Personne n’attend personne.
On se croise, se parle, se côtoie.
On tente de connaître l’autre.
On se partage un soir une cigarette en bavardant sur le pas d’une porte.
On se sourit, on sait qu’on va le faire, mais on ne sait pas quand, ni où. On se saoule de mots. Aucun des deux n’est dupe.
Mais c’est ainsi : il faut s’apprivoiser. On se retrouve un autre jour devant un cinéma ou un kiosque à journaux (je sais, on n’en trouve plus), on change d’avis et on décide d’aller manger.
On a faim quand on aime. Amoureux ?
Voire… Quelque chose nous dit que l’autre a une histoire à raconter, que c’est toujours ainsi : se raconter est le début de tout. Le moment où on s’abandonne, où on se livre, s’enivre de ce que l’autre dit ou simplement parce qu’il hoche la tête, a-t-on idée de faire l’intéressé, ça pourrait être grotesque…

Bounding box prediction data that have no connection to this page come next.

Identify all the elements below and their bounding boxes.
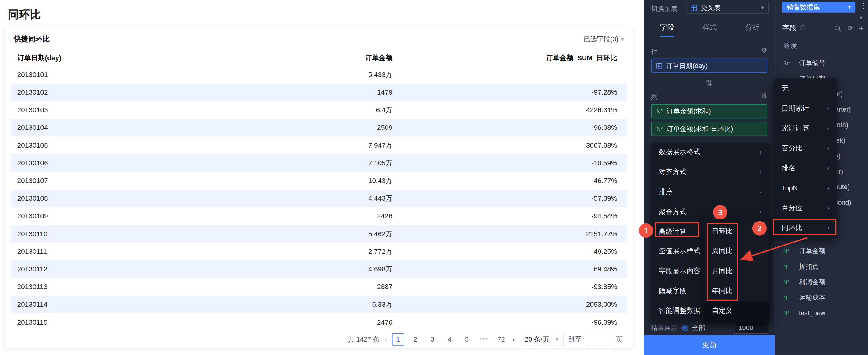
cell: 20130111 xyxy=(11,248,171,255)
gear-icon[interactable]: ⚙ xyxy=(761,92,767,99)
menu-item-label: 年同比 xyxy=(712,286,733,295)
chevron-down-icon[interactable]: ▾ xyxy=(860,14,863,21)
menu-item-aggregation[interactable]: 聚合方式› xyxy=(651,202,769,222)
cell: 69.48% xyxy=(393,265,627,273)
menu-item-label: 百分位 xyxy=(781,203,802,212)
field-name: 订单金额 xyxy=(799,246,826,256)
page-ellipsis[interactable]: ••• xyxy=(478,333,490,346)
menu-item-label: TopN xyxy=(781,184,798,192)
cell: 7.947万 xyxy=(171,141,393,150)
table-row: 201301057.947万3067.98% xyxy=(11,137,627,154)
col-field-pill-dod[interactable]: N° 订单金额(求和-日环比) xyxy=(651,121,767,136)
measure-field-item[interactable]: N°订单金额 xyxy=(783,243,868,259)
chart-type-select[interactable]: 交叉表 ▾ xyxy=(686,2,769,14)
page-button-1[interactable]: 1 xyxy=(392,333,404,346)
numeric-field-icon: N° xyxy=(783,310,797,316)
menu-item-cumulative[interactable]: 累计计算› xyxy=(774,118,837,138)
menu-item-label: 月同比 xyxy=(712,266,733,276)
switch-chart-label: 切换图表 xyxy=(651,5,678,14)
page-button-2[interactable]: 2 xyxy=(409,333,422,346)
prev-page-button[interactable]: ‹ xyxy=(384,335,387,344)
numeric-field-icon: N° xyxy=(656,108,662,114)
period-compare-menu: 日环比 周同比 月同比 年同比 自定义 xyxy=(704,221,770,321)
table-row: 201301036.4万4226.31% xyxy=(11,101,627,119)
selected-fields-dropdown[interactable]: 已选字段(3) ▾ xyxy=(584,35,624,44)
page-button-5[interactable]: 5 xyxy=(461,333,473,346)
kebab-menu-icon[interactable]: ⋮ xyxy=(860,2,868,10)
cell: 20130101 xyxy=(11,71,171,78)
update-button[interactable]: 更新 xyxy=(644,335,775,355)
submenu-arrow-icon: › xyxy=(760,208,762,215)
cell: 20130102 xyxy=(11,88,171,96)
dataset-name: 销售数据集 xyxy=(787,2,820,12)
crosstab-widget-card: 快捷同环比 已选字段(3) ▾ 订单日期(day) 订单金额 订单金额_SUM_… xyxy=(5,28,633,348)
cell: 20130103 xyxy=(11,106,171,114)
numeric-field-icon: N° xyxy=(783,263,797,270)
cell: 20130105 xyxy=(11,142,171,149)
menu-item-align[interactable]: 对齐方式› xyxy=(651,162,769,182)
add-field-icon[interactable]: + xyxy=(859,24,864,33)
menu-item-label: 对齐方式 xyxy=(659,168,686,177)
cell: - xyxy=(393,71,627,78)
row-field-pill[interactable]: 订单日期(day) xyxy=(651,59,767,73)
menu-item-percentile[interactable]: 百分位› xyxy=(774,198,837,218)
menu-item-date-accumulate[interactable]: 日期累计› xyxy=(774,99,837,118)
tab-analysis[interactable]: 分析 xyxy=(745,23,760,37)
result-all-radio[interactable] xyxy=(681,325,688,331)
annotation-badge-3: 3 xyxy=(713,205,727,219)
menu-item-topn[interactable]: TopN› xyxy=(774,178,837,198)
column-header-date: 订单日期(day) xyxy=(11,54,171,63)
page-button-72[interactable]: 72 xyxy=(495,333,507,346)
tab-style[interactable]: 样式 xyxy=(703,23,717,37)
menu-item-period-compare[interactable]: 同环比› xyxy=(774,218,837,238)
measure-field-item[interactable]: N°test_new xyxy=(783,305,868,321)
dataset-select-button[interactable]: 销售数据集 ▾ xyxy=(782,2,855,12)
pill-label: 订单金额(求和-日环比) xyxy=(666,124,733,134)
tab-fields[interactable]: 字段 xyxy=(660,23,674,37)
refresh-icon[interactable]: ⟳ xyxy=(847,24,853,32)
cell: 2476 xyxy=(171,319,393,326)
widget-title: 快捷同环比 xyxy=(14,34,50,44)
fields-panel-title: 字段 xyxy=(782,23,797,33)
gear-icon[interactable]: ⚙ xyxy=(761,46,767,54)
cell: 20130107 xyxy=(11,177,171,184)
measure-field-item[interactable]: N°运输成本 xyxy=(783,290,868,305)
cell: 4226.31% xyxy=(393,106,627,114)
search-icon[interactable] xyxy=(834,25,841,32)
result-limit-input[interactable] xyxy=(734,322,769,334)
menu-item-sort[interactable]: 排序› xyxy=(651,182,769,202)
table-row: 201301146.33万2093.00% xyxy=(11,296,627,313)
chart-type-value: 交叉表 xyxy=(701,3,757,12)
menu-item-label: 百分比 xyxy=(781,143,802,153)
result-all-label: 全部 xyxy=(692,323,706,332)
menu-item-data-format[interactable]: 数据展示格式› xyxy=(651,143,769,162)
page-button-3[interactable]: 3 xyxy=(426,333,439,346)
table-header-row: 订单日期(day) 订单金额 订单金额_SUM_日环比 xyxy=(11,50,627,66)
table-row: 201301105.462万2151.77% xyxy=(11,225,627,243)
swap-axes-icon[interactable]: ⇅ xyxy=(702,78,717,87)
chevron-down-icon: ▾ xyxy=(621,36,624,42)
col-field-pill-sum[interactable]: N° 订单金额(求和) xyxy=(651,104,767,118)
menu-item-rank[interactable]: 排名› xyxy=(774,158,837,178)
cell: 46.77% xyxy=(393,177,627,184)
jump-page-input[interactable] xyxy=(587,333,611,346)
cell: 20130108 xyxy=(11,194,171,202)
page-size-select[interactable]: 20 条/页 ▾ xyxy=(520,333,564,346)
cell: 20130104 xyxy=(11,124,171,131)
measure-field-item[interactable]: N°折扣点 xyxy=(783,259,868,274)
menu-item-percentage[interactable]: 百分比› xyxy=(774,138,837,158)
menu-item-custom[interactable]: 自定义 xyxy=(704,300,770,320)
field-name: 利润金额 xyxy=(799,277,826,287)
menu-item-yoy[interactable]: 年同比 xyxy=(704,281,770,300)
cell: 3067.98% xyxy=(393,142,627,149)
next-page-button[interactable]: › xyxy=(512,335,515,344)
measure-field-item[interactable]: N°利润金额 xyxy=(783,274,868,290)
dimension-field-item[interactable]: Str.订单编号 xyxy=(783,55,868,71)
table-body: 201301015.433万- 201301021479-97.28% 2013… xyxy=(11,66,627,331)
menu-item-none[interactable]: 无 xyxy=(774,78,837,98)
table-row: 201301084.443万-57.39% xyxy=(11,190,627,207)
rows-shelf-label: 行 xyxy=(651,47,658,57)
menu-item-mom[interactable]: 月同比 xyxy=(704,261,770,281)
page-button-4[interactable]: 4 xyxy=(443,333,456,346)
menu-item-wow[interactable]: 周同比 xyxy=(704,241,770,261)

Mais on finit dans un deux-pièces, généralement sous les toits, il y fait froid l’hiver, mais on s’en fout. On s’y niche, s’y immerge, même l’été quand le soleil est chaud et qu’il accable la verrière où le ciel joue du bleu.
On s’aime enfin, vraiment ! Pas besoin de dessin.
On se cherche et se guette les jours suivants l’incandescence.
On se regarde, se mange des yeux. On rit à gorge déployée.
Nous voilà au sommet de l’amour. Comment s’enclenche le retrait des eaux, la marée basse ? Mystère. Bientôt on voit moins l’autre, on s’en sépare sans le savoir…
Il n’y a pas d’amour heureux, dit le poète.
Qui vous parle d’attendre ?
Personne n’attend personne.
Une nouvelle signée Yves Carchon, écrivain, auteur de "Riquet m'a tuer", de "Vieux démons" et de « Le Dali noir »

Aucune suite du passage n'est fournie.